Directions for this task
Once the line holding "El Tor Coche" is found in the listing below, write it out and each later line exactly, up to and including the one holding "este paquete incluye".

(Extracted entries)

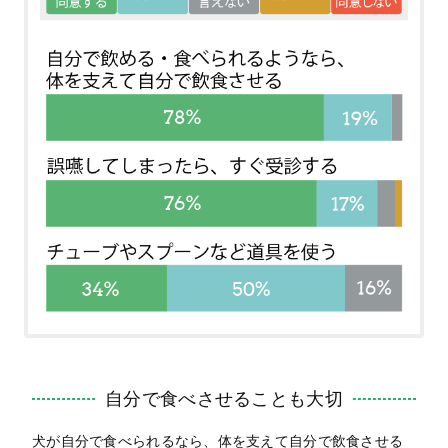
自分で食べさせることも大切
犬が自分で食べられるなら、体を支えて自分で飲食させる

(End Extracted entries)
(Extracted entries)

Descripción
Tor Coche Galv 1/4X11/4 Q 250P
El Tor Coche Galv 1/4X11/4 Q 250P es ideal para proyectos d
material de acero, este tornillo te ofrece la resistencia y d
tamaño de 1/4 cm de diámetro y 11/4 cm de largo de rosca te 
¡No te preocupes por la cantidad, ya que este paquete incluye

(End Extracted entries)

Exercise solution
El Tor Coche Galv 1/4X11/4 Q 250P es ideal para proyectos d
material de acero, este tornillo te ofrece la resistencia y d
tamaño de 1/4 cm de diámetro y 11/4 cm de largo de rosca te 
¡No te preocupes por la cantidad, ya que este paquete incluye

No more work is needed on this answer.